As a provider of insurance benefits, the Trust and its administrator, in their capacity as agent for both the insurer and the employer, are clothed with the same responsibility of notice required of insurers. Indeed, the communications from the Trust to the employer-beneficiaries informing them of periodic change in underwriters is recognition of this responsibility (and that of the administrator) to inform the beneficiaries regarding coverage. Despite defendants' recognition of that responsibility, they failed to give notice to plaintiff of the diminished benefits for mental health costs.

In the first insurance coverage provided by Hartford Insurance Company, there was no $10,000.00 limitation for psychiatric services. In a May 11, 1973 communication by Eugene M. Strauss, President of SFO, the beneficiaries were advised that the Trust coverage had been transferred to the American Republic Insurance Company. The letter states that members "... will enjoy this extended rate guarantee which, coupled with improvements in the plan, as indicated by the attached brochure, results in the UET becoming an even better insurance program for you and your employees."

In the attached brochure, maximum benefits per disability were provided in the amount of $50,000.00. The maximum lifetime benefit per person was $1,000,000.00. The outline of policy benefits significantly points out also that "inpatient psychiatric treatment [is] covered just as any other disability."

Further, in an undated communication from the vice-president of SFO, the beneficiaries were informed that effective February 1, 1975 Sentry Life Insurance Co. had been named as the insurance underwriter. The communication reads, in pertinent part: "We feel confident that you will notice remarkable improvement in both service and products in the very near future as a result of this change." Further in that letter is the statement: "We feel confident that this move to Sentry Life Insurance Corporation will work to the benefit of all of our UET insureds." The letter further advises that Sentry will assume policy risks of the retiring American Republic Insurance Co. under the same coverage as of February 1, 1975.

When we consider these communications from SFO to the Trust beneficiaries, we cannot say the trial judge erred in concluding that defendants had failed to provide proper notice of the reduction in benefits. We come to this holding despite evidence that the booklet from the insurer furnished to the employer, if examined with utmost scrutiny by the most educated person, discloses the limitation in benefits. This is particularly true when the booklets from various insurers are considered in light of the communications from the administrator of the Trust of the "improvements" in the various plans.

Nor do we conclude that plaintiff, the general manager of Ricca responsible for handling Ricca's insurance, had a greater responsibility to be on notice of the $10,000.00 limitation. Again, the letters from the administrator notifying the employers of the change of underwriters and improvements in the plan reinforced the belief of any reasonable person that the $50,000.00 *412 per disability for physical or mental disorder, as outlined in the brochure, was applicable.

REFORMATION

Because we have concluded, as did the trial judge, that SFO and the Trust breached their duty to plaintiff by failing to provide him with a proper notice of the reduction in benefits under the Sentry policy, we find no necessity to discuss defendants' third contention that plaintiff's sole remedy is against the insurer for reformation of the policy.

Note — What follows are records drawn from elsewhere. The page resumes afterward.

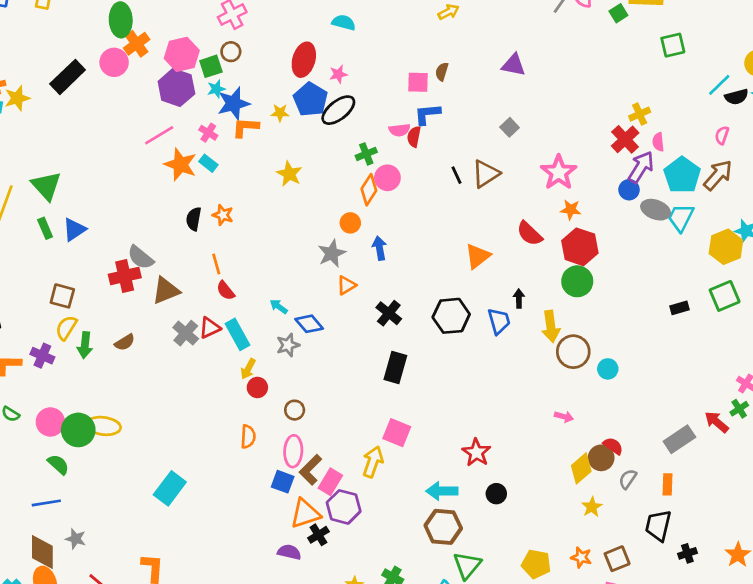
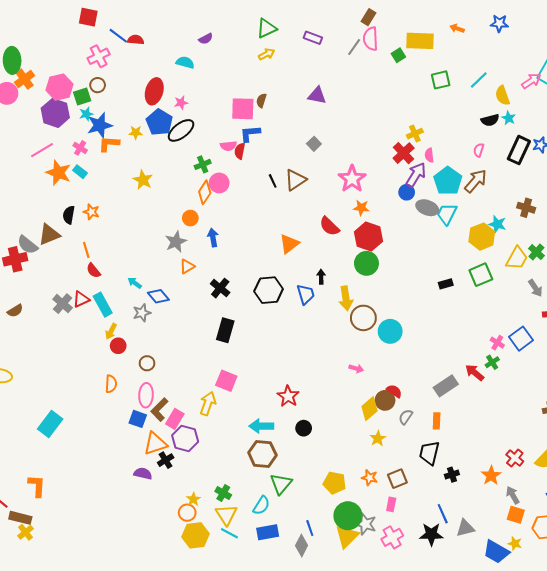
pink square: (418, 82) -> (243, 109), size x1.4
cyan line: (719, 85) -> (479, 80), moved
brown triangle: (166, 291) -> (49, 234), moved
cyan circle: (608, 369) -> (390, 331), size x1.5

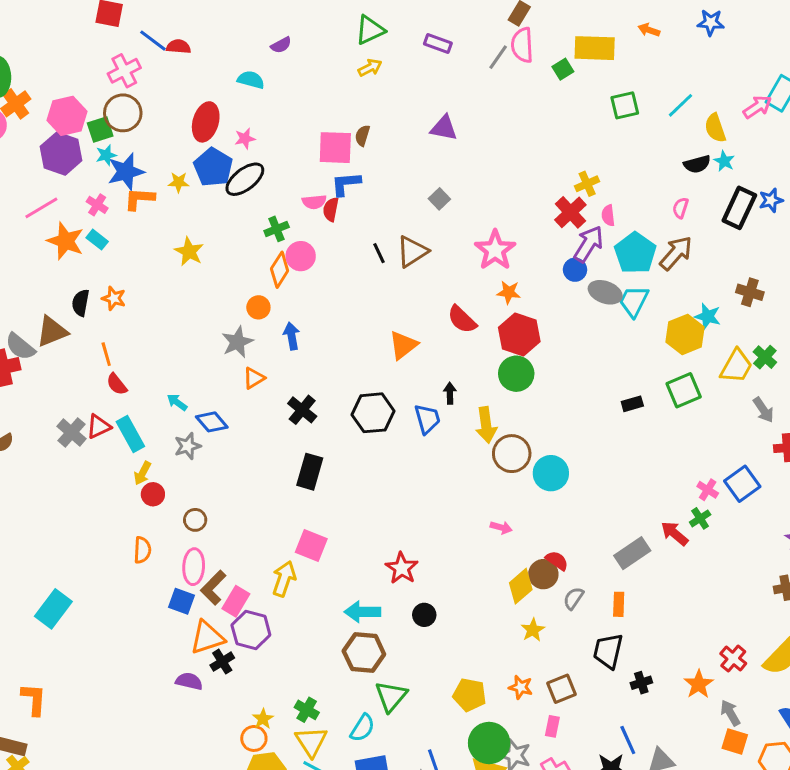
brown circle: (98, 85) -> (123, 113), size x1.6

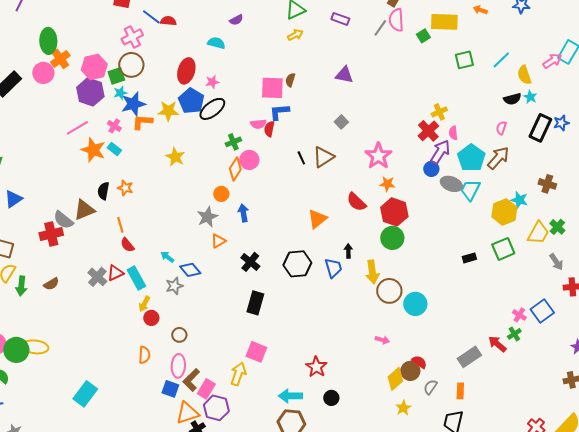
yellow star: (179, 182) -> (168, 111), size x1.5

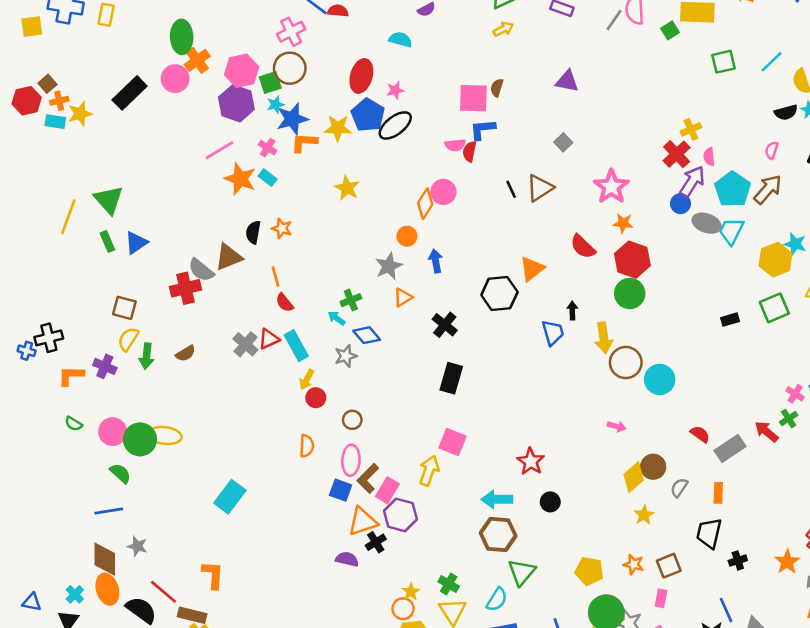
green cross: (233, 142) -> (351, 300), moved
black hexagon: (297, 264) -> (499, 293), moved
red semicircle: (419, 362) -> (700, 434), moved

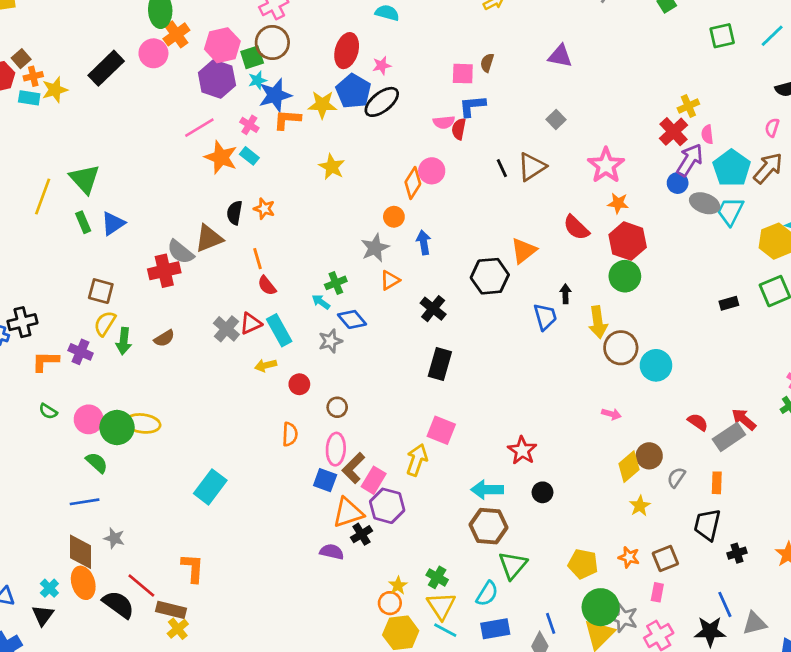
pink square: (473, 98) -> (463, 74), size x0.7
yellow arrow: (307, 379) -> (266, 365), moved, turned 48
red arrow: (766, 432) -> (744, 419), moved

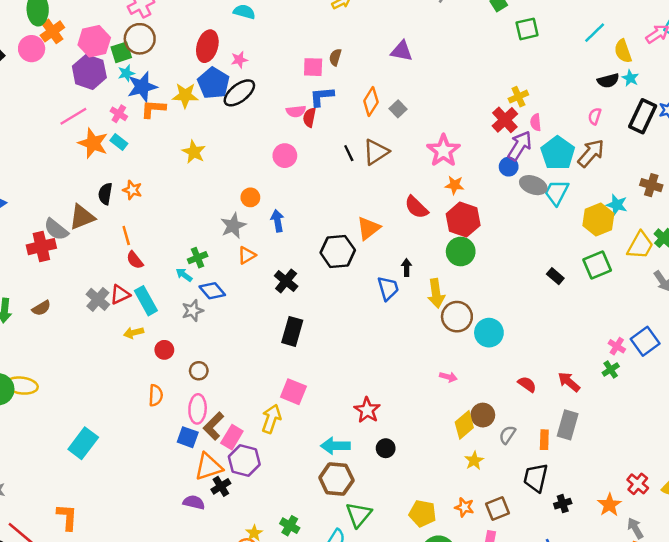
green square: (722, 36) -> (527, 29), moved
orange diamond: (413, 183) -> (371, 101), moved
black rectangle: (729, 303) -> (555, 276), turned 56
gray rectangle: (729, 437) -> (568, 425), moved, turned -40

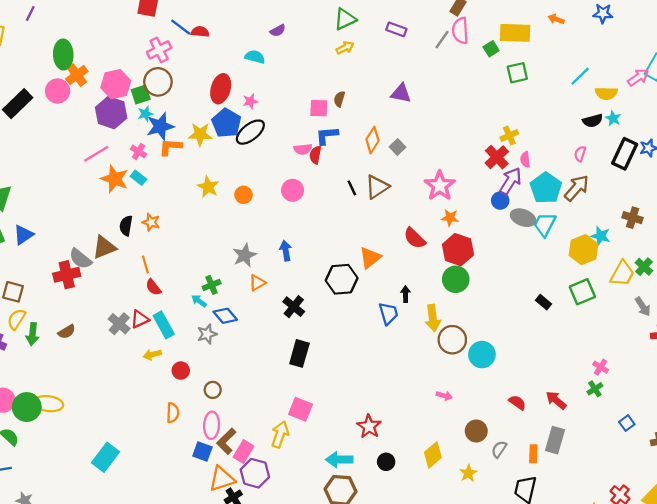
yellow semicircle: (623, 51) -> (606, 93), turned -70
orange circle: (250, 197) -> (243, 195), moved
blue square: (645, 341) -> (627, 423), moved, size x0.6
yellow diamond: (464, 425) -> (433, 455), moved

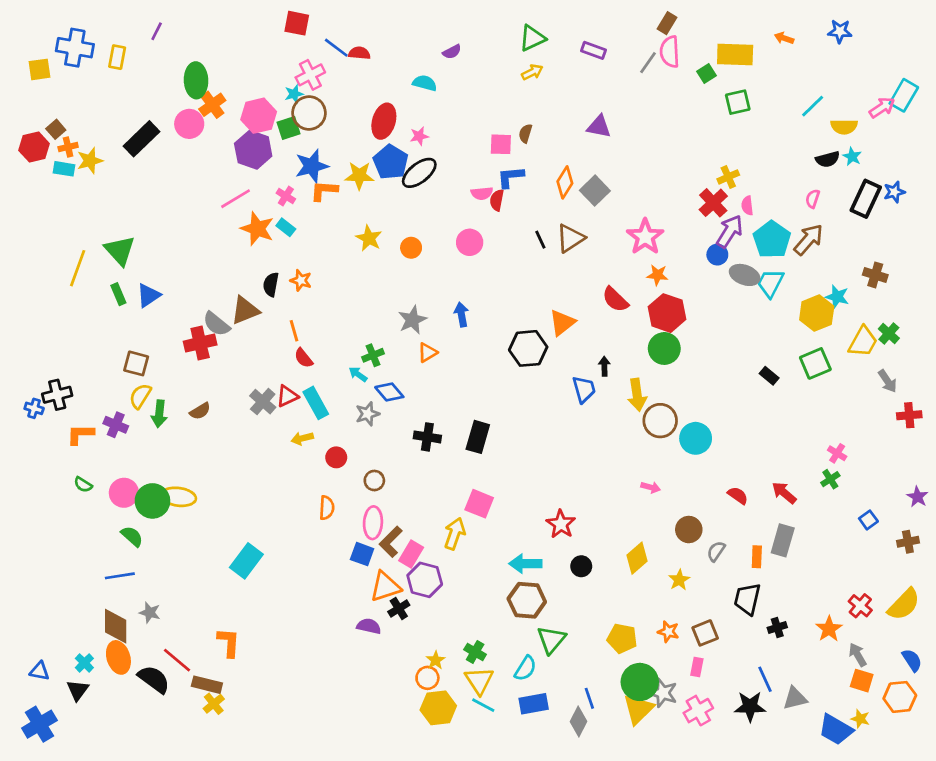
cyan star: (145, 114) -> (294, 94), moved
gray square: (398, 147) -> (595, 191), size x1.5
black cross: (294, 307) -> (427, 437), moved, turned -30

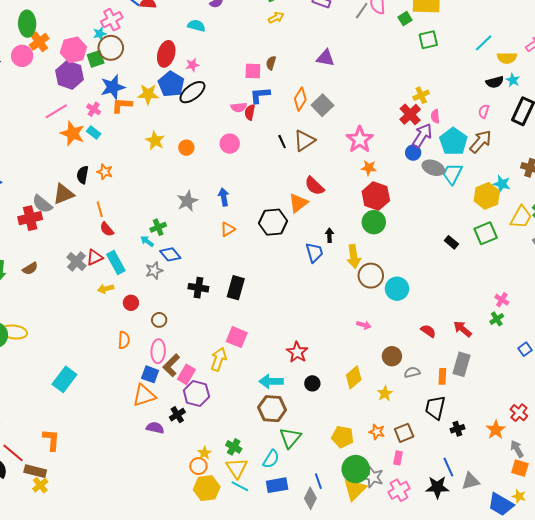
red semicircle: (615, 299) -> (314, 186), moved
orange triangle: (427, 353) -> (228, 229), moved
gray semicircle: (716, 551) -> (412, 372), turned 42
orange triangle: (385, 587) -> (144, 396), moved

Having so concluded, we affirm the judgment of the trial court.

AFFIRMED.

NOTES

[1] The purpose of the Trust was to facilitate the obtaining of group insurance benefits for businesses. The Trust, through its administrator Strauss Fuchs Organization, Inc., procured group health and accident insurance policies from various underwriters for the benefit of the employees of Ricca Demolishing Co. and other employers.

[2] Old Security Insurance Company later replaced Sentry; however, Old Security went into liquidation and is not a party to this suit.

[3] The health and accident benefits under Sentry's policy exceeded the mental illness limitations.